[PEAK] Cross-platform stored-procedure support

Thu Dec 11 15:36:53 EST 2003

The Python DBAPI is somewhat underspecified (and poorly supported) for 
stored procedure invocation.  For example, it lacks support for named 
(non-positional) arguments.  Different database drivers, notably 
ObjectCraft's Sybase driver and DCOracle2, have very different 
interpretations of various aspects of the specification.  Finally, the 
actual API (even if implemented as specified) is quite inconvenient to use, 
being stuck on a cursor and forcing both input and output parameters to be 
passed in *and* out of the procedure.

I'd like to give PEAK a stored procedure mechanism that is:

* Cross-platform
* Convenient
* Covers all functionality of the platform(s)

One way to accomplish this is with per-driver thunks in the 'appConfig' 
map.  However, it's extremely tedious to hand-write marshalling code for 
every procedure, and on platforms with stored procedures that *do* support 
keyword arguments, it's not necessary.

First, let's look at cross-platform issues.  Some platforms return results 
from procedures, others return only values.  Some return both.  So we have 
to support both.  Some support only positional parameters, others keywords 
or positional parameters.  Some allow default values, others don't.  Then 
there's the whole input/output parameter thing.  Yuck.

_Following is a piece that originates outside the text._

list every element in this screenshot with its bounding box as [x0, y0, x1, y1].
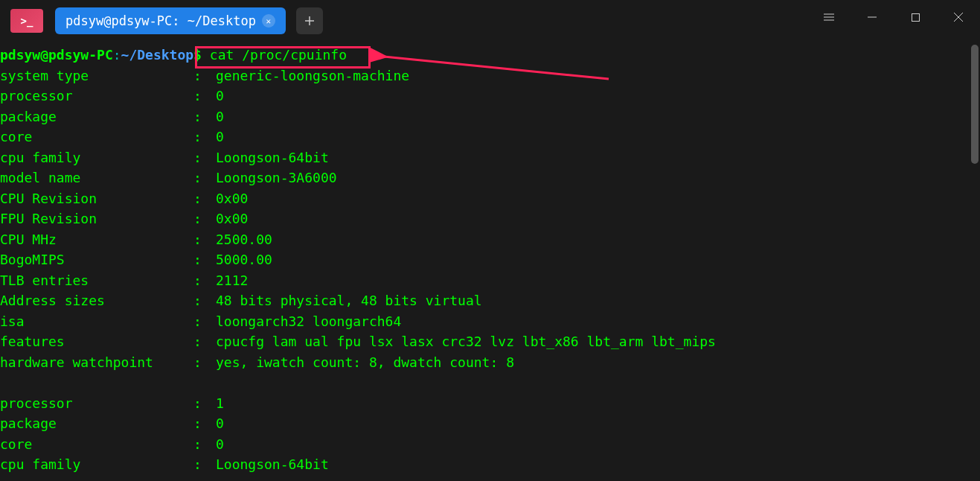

 From my point of view, the ideal interface would be to access something 
like 'db.procs.someProcName(foo,bar=baz)' and get back whatever it is I'm 
looking for, which might or might not include a cursor to get results 
from.  I'd like positional and keyword parameters to be possible on input, 
and I'd like to receive only relevant results on output.

This doesn't seem possible to do in the general case.  First, we'd have to 
be able to know -- for each procedure -- which parameters were input 
parameters, and which parameters were output parameters.  We'd need to know 
what order the parameters were in, and what their default values should 
be.  And, for the crazy databases that want their output parameters passed 
*in*, we'd need to know where to stick those parameters into the input.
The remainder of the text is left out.